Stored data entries
########################################

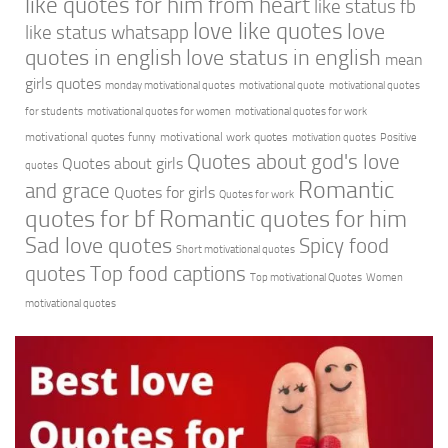
like quotes for him from heart
like status fb
love like quotes
love
like status whatsapp
quotes in english
love status in english
mean
girls quotes
monday motivational quotes
motivational quote
motivational quotes
for students
motivational quotes for women
motivational quotes for work
motivational quotes funny
motivational work quotes
motivation quotes
Positive
Quotes about god's love
Quotes about girls
quotes
Romantic
and grace
Quotes for girls
Quotes for work
quotes for bf
Romantic quotes for him
Sad love quotes
Spicy food
Short motivational quotes
quotes
Top food captions
Top motivational Quotes
Women
motivational quotes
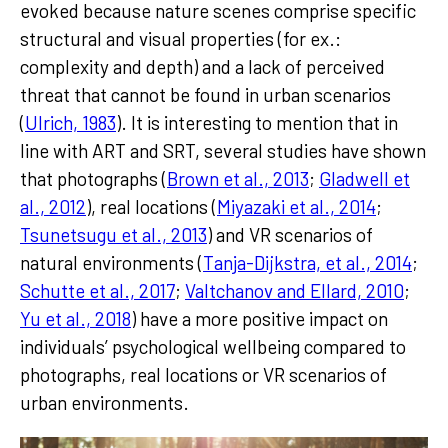
evoked because nature scenes comprise specific
structural and visual properties (for ex.:
complexity and depth) and a lack of perceived
threat that cannot be found in urban scenarios
(
Ulrich, 1983
). It is interesting to mention that in
line with ART and SRT, several studies have shown
that photographs (
Brown et al., 2013
;
Gladwell et
al., 2012
), real locations (
Miyazaki et al., 2014
;
Tsunetsugu et al., 2013
) and VR scenarios of
natural environments (
Tanja-Dijkstra, et al., 2014
;
Schutte et al., 2017
;
Valtchanov and Ellard, 2010
;
Yu et al., 2018
) have a more positive impact on
individuals’ psychological wellbeing compared to
photographs, real locations or VR scenarios of
urban environments.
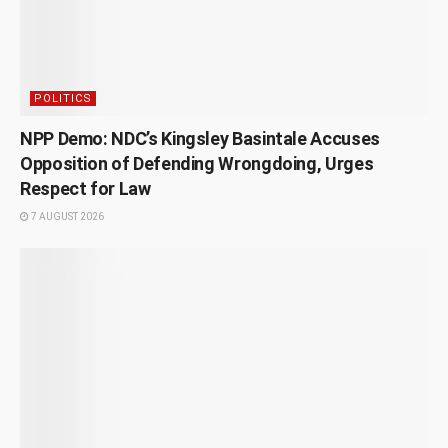
POLITICS
NPP Demo: NDC’s Kingsley Basintale Accuses
Opposition of Defending Wrongdoing, Urges
Respect for Law
7 AUGUST 2026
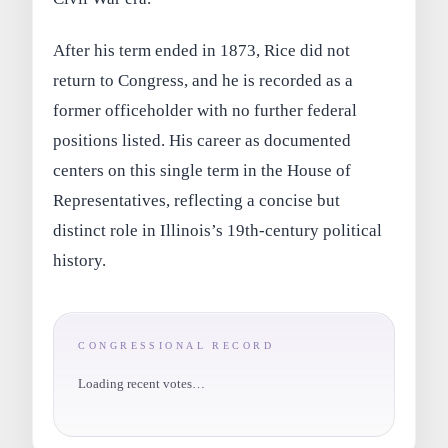
After his term ended in 1873, Rice did not
return to Congress, and he is recorded as a
former officeholder with no further federal
positions listed. His career as documented
centers on this single term in the House of
Representatives, reflecting a concise but
distinct role in Illinois’s 19th-century political
history.
CONGRESSIONAL RECORD
Loading recent votes…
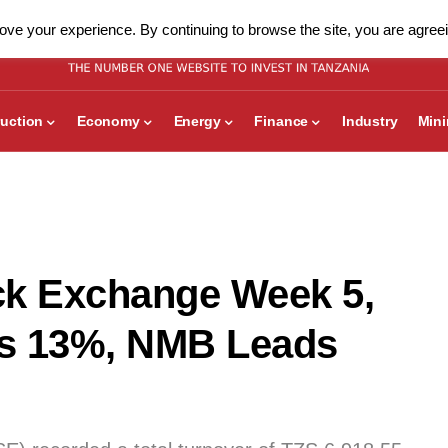
ve your experience. By continuing to browse the site, you are agreei
uction
Economy
Energy
Finance
Industry
Min
ck Exchange Week 5,
lls 13%, NMB Leads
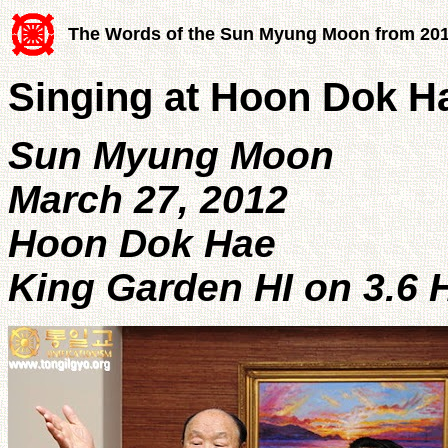
The Words of the Sun Myung Moon from 20
Singing at Hoon Dok H
Sun Myung Moon
March 27, 2012
Hoon Dok Hae
King Garden HI on 3.6 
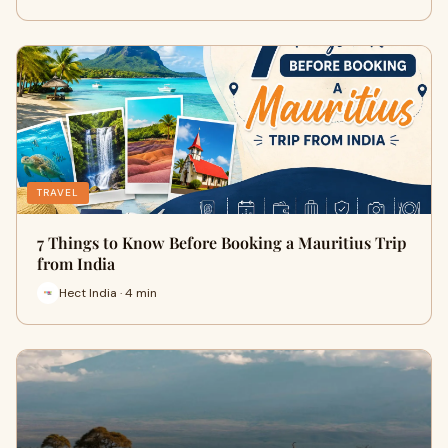
TRAVEL
7 Things to Know Before Booking a Mauritius Trip
from India
Hect India · 4 min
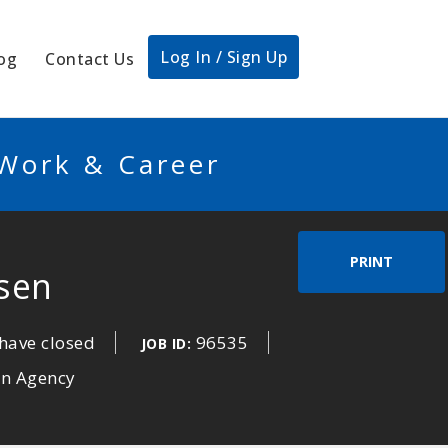
Log In / Sign Up
og
Contact Us
 Work & Career
PRINT
sen
have closed
96535
JOB ID:
an Agency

########################################

- What to do
Here the job is to copy the stretch of records from the line containing "Sad love quotes" through the line containing "former officeholder with no further federal", word for word. Leave every picture out.

- Solution for this task
Sad love quotes
Spicy food
Short motivational quotes
quotes
Top food captions
Top motivational Quotes
Women
motivational quotes
evoked because nature scenes comprise specific
structural and visual properties (for ex.:
complexity and depth) and a lack of perceived
threat that cannot be found in urban scenarios
(
Ulrich, 1983
). It is interesting to mention that in
line with ART and SRT, several studies have shown
that photographs (
Brown et al., 2013
;
Gladwell et
al., 2012
), real locations (
Miyazaki et al., 2014
;
Tsunetsugu et al., 2013
) and VR scenarios of
natural environments (
Tanja-Dijkstra, et al., 2014
;
Schutte et al., 2017
;
Valtchanov and Ellard, 2010
;
Yu et al., 2018
) have a more positive impact on
individuals’ psychological wellbeing compared to
photographs, real locations or VR scenarios of
urban environments.
POLITICS
NPP Demo: NDC’s Kingsley Basintale Accuses
Opposition of Defending Wrongdoing, Urges
Respect for Law
7 AUGUST 2026
After his term ended in 1873, Rice did not
return to Congress, and he is recorded as a
former officeholder with no further federal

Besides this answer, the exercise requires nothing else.